When people exclaim how effective it is, it is because they are surprised how damaging it is for a round its size, when 'horse sense' says it should reach only like half what 9mm achieves, as opposed to roughly the same result.
TCB
Barn; much of that "huh?" value when seeing what the round does to flesh is due to pushing a tiny, pointed, frangible projectile at extremely fast speeds. On paper the kinetic energy is only in the lower 300ft/lb, which the 9mm utterly destroys.
The 9mm will absolutely penetrate deeper; no doubt about it, as it has mass on it's side. It'll punch through bone and other obstructions better. It creates a neat, round permanent crush cavity until it slows down enough just to push tissue aside, then it stops.
But what a 40gr projectile fired out of a 5.7x28 does in the first 4-6" of it's penetration is put quite simply, very nasty stuff. After 4-6", one the jacket fragments (or sheds), the core just drills through until it stops, leaving a tiny wound track that doesn't do much damage.
A friend of mine once brought over a VHS tape (which dates both of us, unfortunately), called "Exploding Varmints". It was an hour+ long frag fest of prairie dog hunting, mostly high velocity lightweight varmint rounds being used to spectacular terminal effect on rodent pests in the upper great plains. (Many shots were replayed in ultra slow motion..)
Somewhere in that gory hunting movie, is a lesson to learn about high velocity lightweight rounds that fragment on impact. They are incredibly damaging to soft tissue.

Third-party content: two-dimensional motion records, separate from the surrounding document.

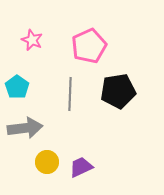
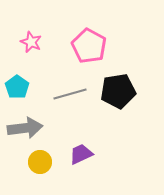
pink star: moved 1 px left, 2 px down
pink pentagon: rotated 20 degrees counterclockwise
gray line: rotated 72 degrees clockwise
yellow circle: moved 7 px left
purple trapezoid: moved 13 px up
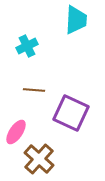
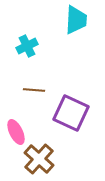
pink ellipse: rotated 60 degrees counterclockwise
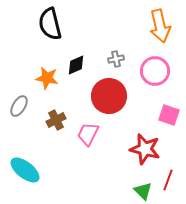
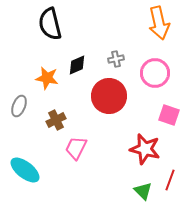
orange arrow: moved 1 px left, 3 px up
black diamond: moved 1 px right
pink circle: moved 2 px down
gray ellipse: rotated 10 degrees counterclockwise
pink trapezoid: moved 12 px left, 14 px down
red line: moved 2 px right
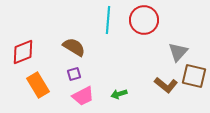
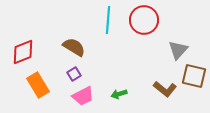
gray triangle: moved 2 px up
purple square: rotated 16 degrees counterclockwise
brown L-shape: moved 1 px left, 4 px down
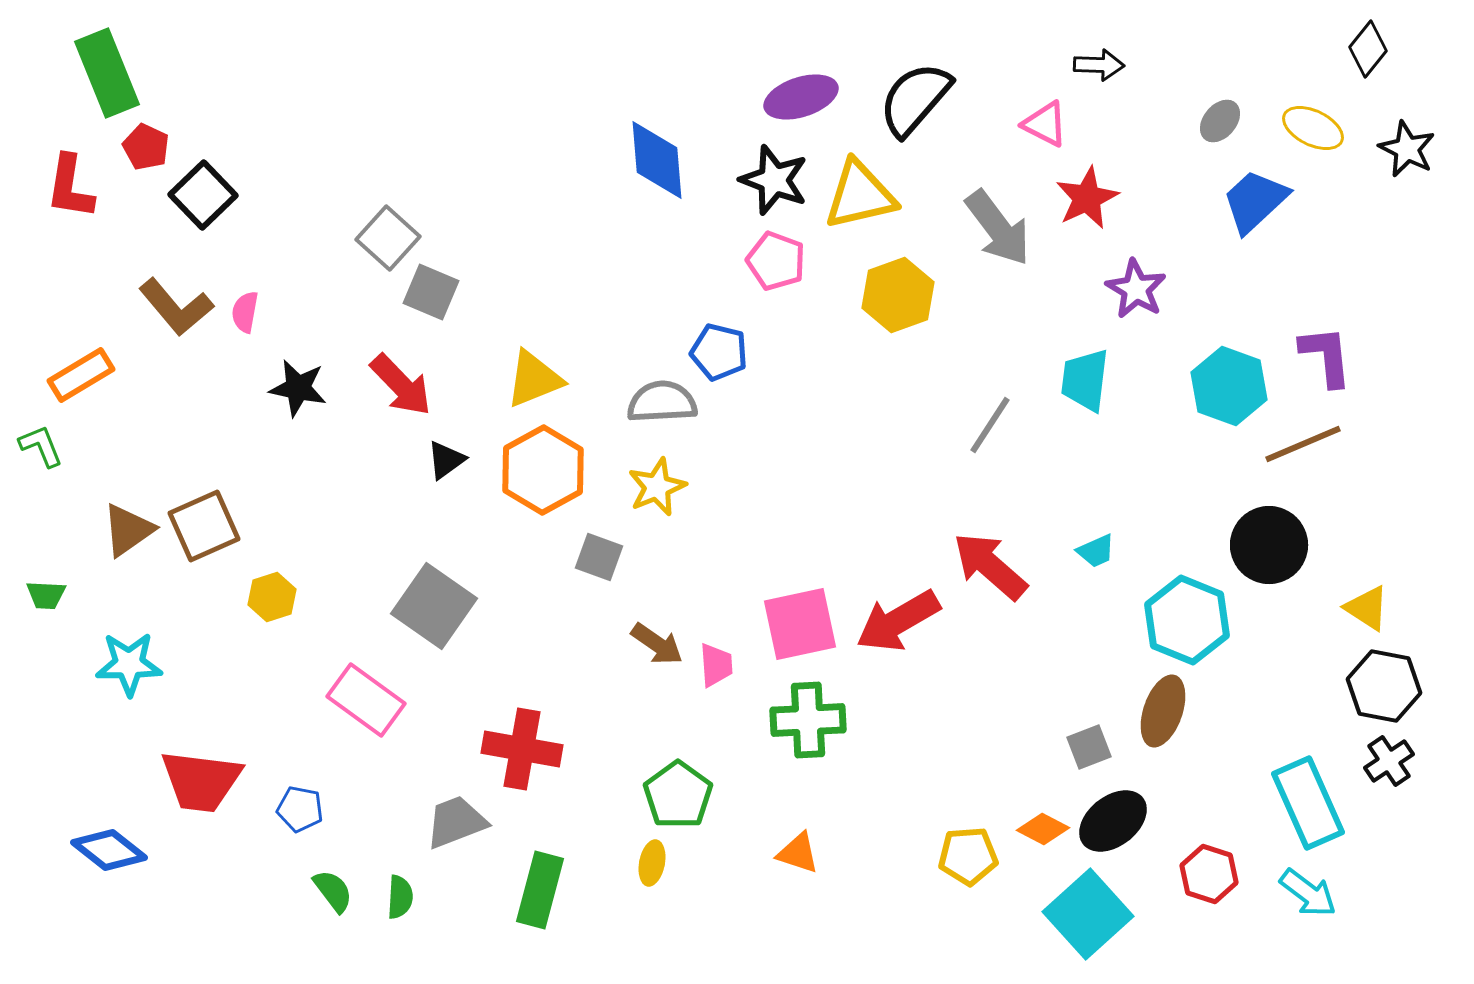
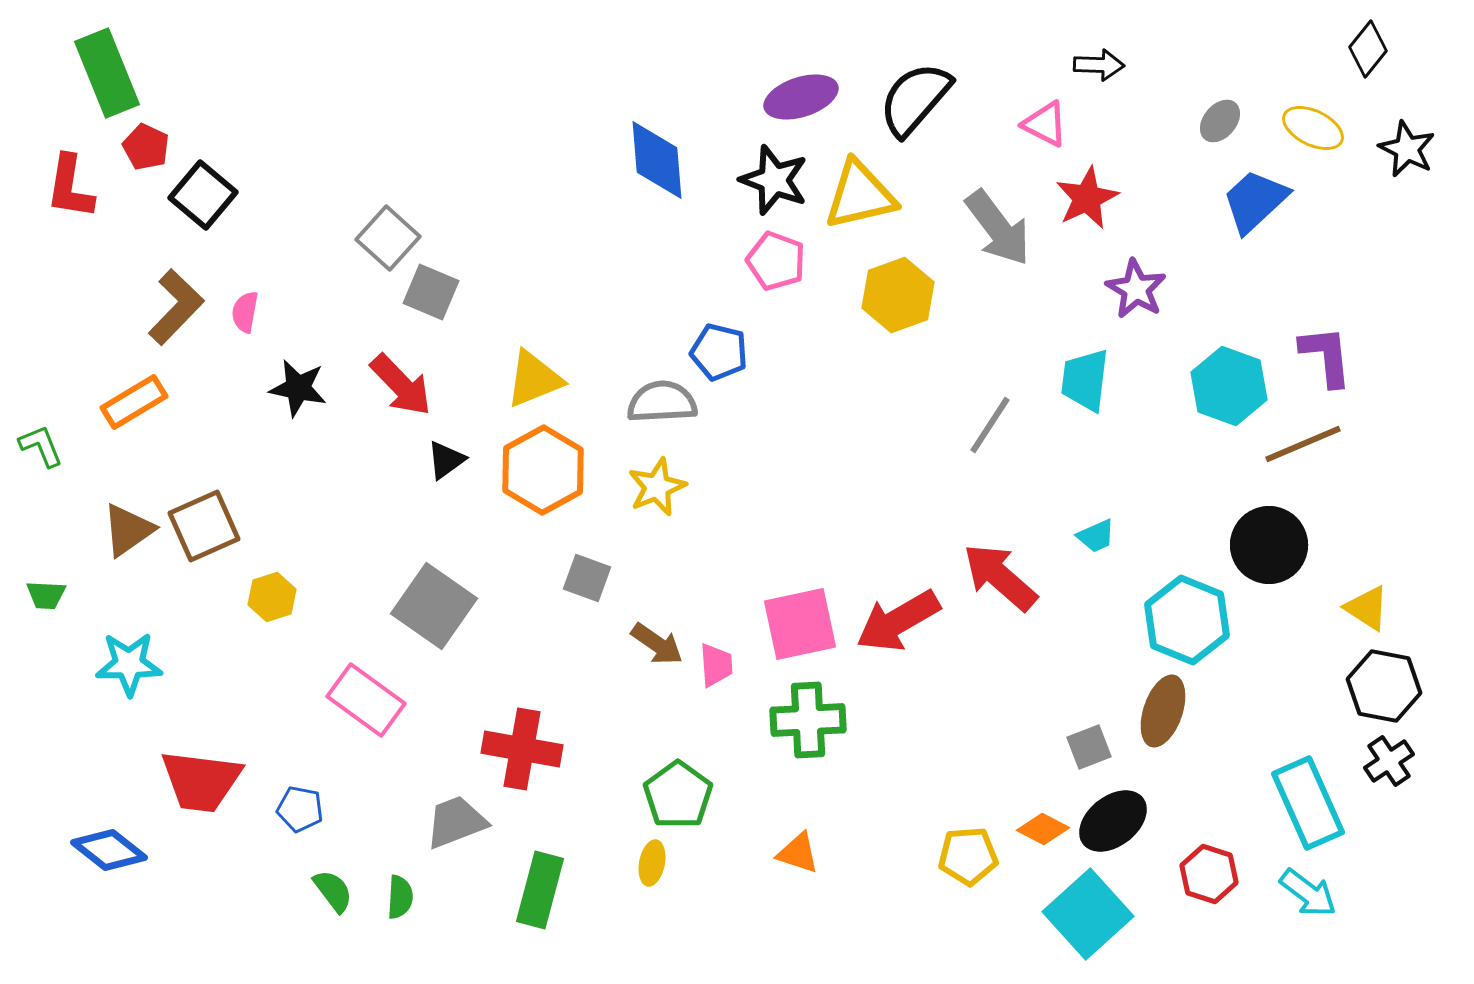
black square at (203, 195): rotated 6 degrees counterclockwise
brown L-shape at (176, 307): rotated 96 degrees counterclockwise
orange rectangle at (81, 375): moved 53 px right, 27 px down
cyan trapezoid at (1096, 551): moved 15 px up
gray square at (599, 557): moved 12 px left, 21 px down
red arrow at (990, 566): moved 10 px right, 11 px down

Which brings me back to the point I made earlier; two basic ways to stop an aggressor with projectile weapons. CNS shutdown (which any bullet can do equally well, if it hits the brain stem, upper spine, etc), or blood loss and unconsciousness.
Massive soft tissue disruption lends itself very well to the blood loss and unconsciousness end of that equation. The thought of taking a high velocity 40 gr .224" projectile anywhere near the heart arterial cluster, or liver is just.. well, I hope it never happens.